Schoolyard epistemology can be very different for an 8-year-old than it is for a child in high school. For an older child, it’s about challenging ideas and making those with religious beliefs really think about why they hold them. For a young child, it’s more about diffusing the situation and changing the subject to something more appropriate. But there are times when a young child is pressed and needs to be able to respond to some degree. That response is an opportunity to diffuse the situation, and (potentially) prevent it from recurring by answering in a way that causes the other child to think beyond the church club mindset.
We talk with our daughter about our worldview, morality, and all the other normal concerns a parent would discuss with their child. She understands that we don’t believe in gods and ghosts and things like that. And she knows that she’s too young to be worrying about these things; that it’s something children her age shouldn’t discuss casually. She also knows that when the time comes, if she wants to experience church, or other place of worship, we’d be happy to take her and help explain the rituals and answer questions as best we can. We try to balance this with the need to respect other parents’ right to raise their children as they see fit.
All that said, one of the primary tenets of any religion is to recruit new believers, so children of religious parents have no problem interrogating other kids who aren’t in their church club. In our case, most of the time, she’ll get benign questions from them regarding the reason she doesn’t go to church. But there are tougher questions as well. To help our daughter cope and begin to understand the irrational view of religious belief, we form a conversation around the questions so that she gets context and ideas on how to respond and diffuse and get back to simply being a second grader. Of course, some of the responses are hard for her to remember or even understand, which is why we prefer that she avoid the topic whenever possible. But in time she will understand well enough.
Obviously, there will be plenty of time to discuss these matters with her peers when she’s an appropriate age. But so far our experience is that the children of religious parents bring up the topic at some point. And of all the times the topic has been raised, it has almost always been raised by the other children. Our daughter simply doesn’t think about these things. But when cornered, her responses must be honest, straightforward, give the other child something to think about (the schoolyard epistemology part), and give her a way to change the subject.

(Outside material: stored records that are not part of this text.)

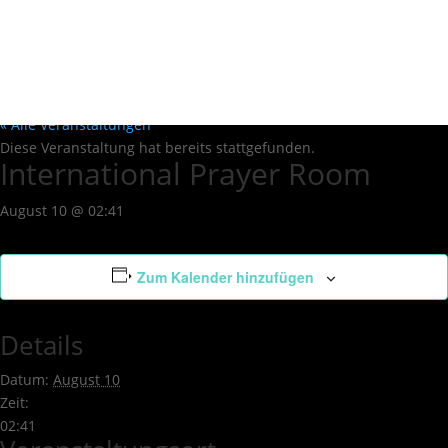
« Alle Veranstaltungen
Diese Veranstaltung hat bereits stattgefunden.
International Prayer Room
August 10 @ 02:41
Zum Kalender hinzufügen
Details
Datum:
August 10
Zeit:
02:41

Here is one typical exchange we’ve re-enacted with her.
Q: “Why don’t you go to church?”
A: “There are a lot of gods and churches. Which church?”
Q: “My church.”
A: “My parents believe different things.” or “My parents said that I can go to a church when I’m older if I want to.”
A: “…Besides, a lot of kids in this school don’t go to your church. Can we just play [something] now?”
If the other child continues to press the question, there are other responses we recommend to her, like the following.
Q: “Why?” or “You should go to church.”
A: “Why do you think we should go?”
Q: “If you don’t [believe in God/go to church] you’ll go down to the bad place with the Devil when you die.”
A: “Does your god love everyone?”
A: “Does he send good people to that bad place?”
A: “Do you think I’m a good person?”
A: “Then don’t worry about me going to that bad place. Can we just play [something] now?”
If the child insists that church attendance is required to stay out of that bad place, we recommend this line of reasoning to our daughter.
Q: “But you have to go to church, otherwise you’ll go to the bad place when you die.”
A: “My parents said that I can go to a church when I’m older, so I don’t have to worry about it now. Can we just play [something] now?”
There have been times that the child will say something proudly about the fact that they’re old enough to go now, or even that our daughter is old enough too. But at that point it’s easy enough for her to change the subject. Prior to that, she can lean on the fact that we don’t allow her to go at this age, so it’s not her choice.
Sometimes the question starts with the concept of belief instead of church attendance. In this case, this is what we tell our daughter to say.
Q: “[Why don’t you/Do you] believe in God?”
A: “I’m just a kid. I don’t think about stuff like that. Can we just play [something] now?”
But if the topic can’t be diffused, an alternative response could be something like this.
Q: “[Why don’t you/Do you] believe in God?”
A: “Which god?”
Q: (various answers from “God” or “Jesus”, to some other description)
A: “Thor is a god. Why don’t you [believe in Thor/go to church for Thor]? Can we just play [something] now?”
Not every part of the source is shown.